Hello, I have a cichlid tank and looking to add rock to the tank. I live next to the ocean as well as many lakes, ponds, rivers, etc. I see that my local pet shop is selling rocks but was wondering if it would be possible/safe to take rocks from the area where I live and add them to the tank instead of buying them? How do I know which rocks are safe to add and what prep goes along with adding rocks. Also, can they just go on top of the sand or do they need some sort of base?


----------



## DJRansome (Oct 29, 2005)

You put the rocks on the glass...then add the sand.

You can take rocks from your own property if you know there has been no fertilizer or pesticide used. Most other places may not appreciate you taking their rocks and may not be safe.

A landscape supplier that sells rocks for walls or rock gardens is a great source...rocks are clean and cheap.


----------



## hockeyfan9087 (Jun 21, 2017)

Hey DJRansome, thanks for your feedback. Is there any way to actually test a rock to ensure it is safe to place in the aquarium?

Here is a picture of my 60 gallon cichlid tank as it stands. Dimensions are 48" x 12" x 22"


----------



## DJRansome (Oct 29, 2005)

You mean a test to see if it has pesticides or fertilizers? Not that I know of.


----------



## caldwelldaniel26 (Jun 11, 2017)

I always boil or bake my rocks to be sure and kill off any organics


----------



## hockeyfan9087 (Jun 21, 2017)

OK, I will look into boiling the rocks before putting them into the aquarium. thanks!

Also, given that this is a cichlid tank. In your opinion, how is the aquascape in my tank?


----------



## caldwelldaniel26 (Jun 11, 2017)

I personally go for a more natural approach and try to replicate their natural environment, but as long as there are hiding places and little caves to claim that's all that matters really. I'm sure they don't mind whether it's a rock cave or a sunken ship lol. I wouldn't put too much more in there though, they like being able to dig and make pits to impress the ladies.


----------



## DJRansome (Oct 29, 2005)

What kind of cichlids...some like rocks, some like driftwood, some like shells, etc.

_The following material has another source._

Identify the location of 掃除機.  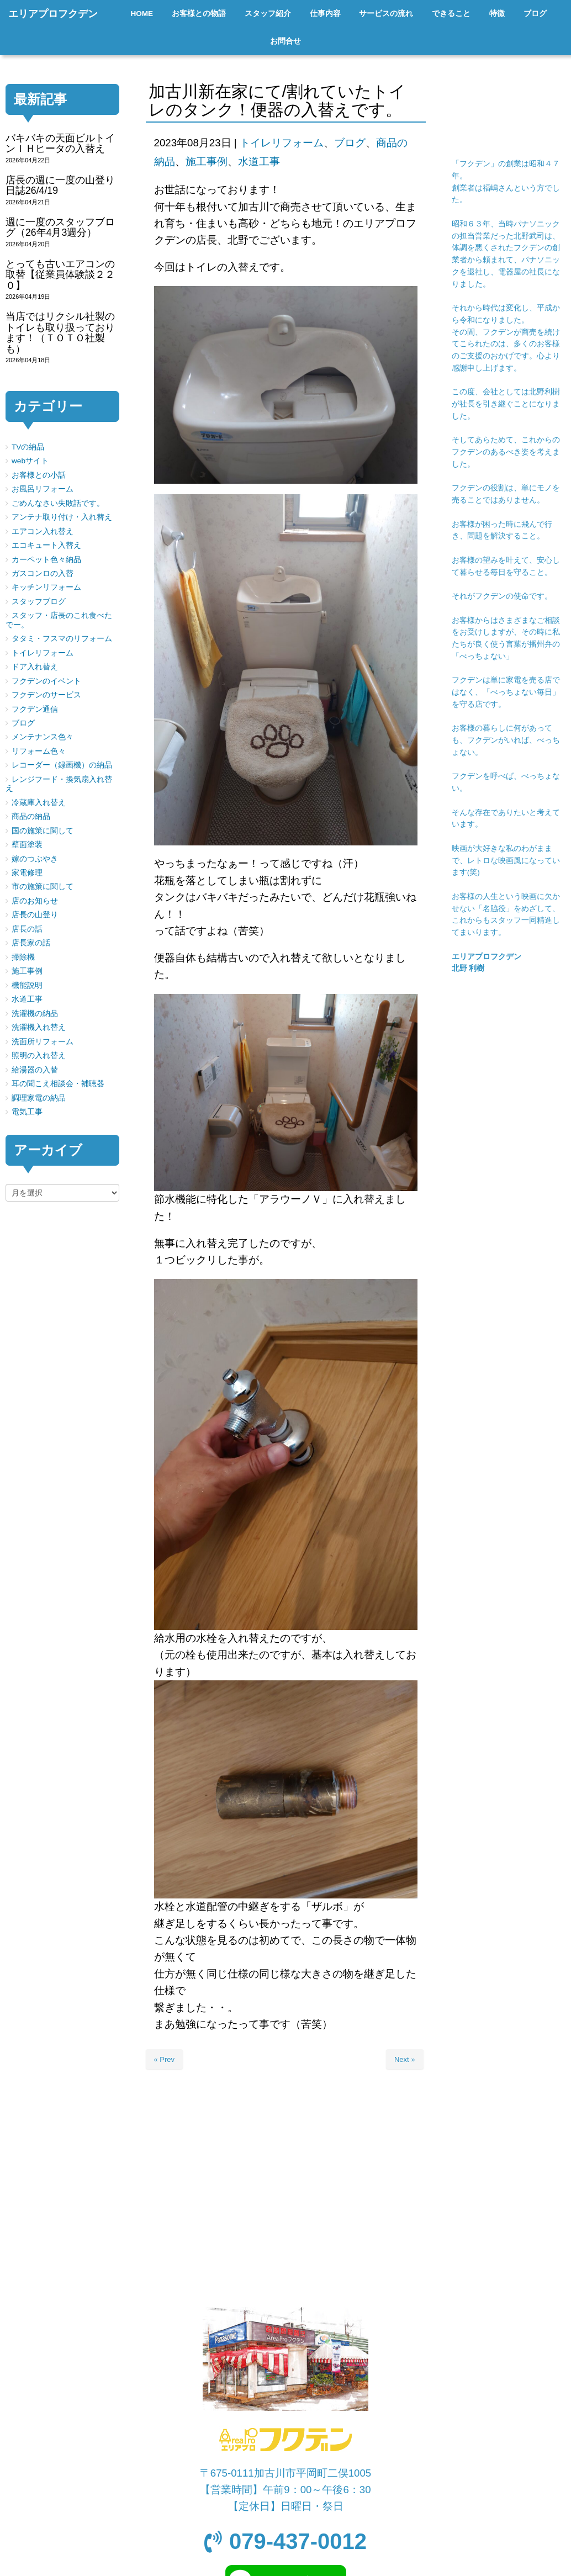
(23, 957).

Your tank looks like it is for tropical fish (non cichlids), but I am sure there is some kind of cichlid that would love it!


----------



## nodima (Oct 3, 2002)

I used to boil rocks, but now I simply brush off all organic matter, then rinse rocks with a hose. Submerge them in a bucket/barrel with a 20:1 mixture of water/bleach. Soak for a few hours, then rinse repeatedly, finishing up with a rinse using dechlor to get any last traces of bleach.


----------



## hockeyfan9087 (Jun 21, 2017)

I picked up some rocks over the weekend at a saltwater beach.. going to take some of your advice into consideration and go with it.

Right now I have mbuna cichlids in the tank. One electric yellow and one demasoni.. looking to pick up more next week when the tank is fully cycled.


----------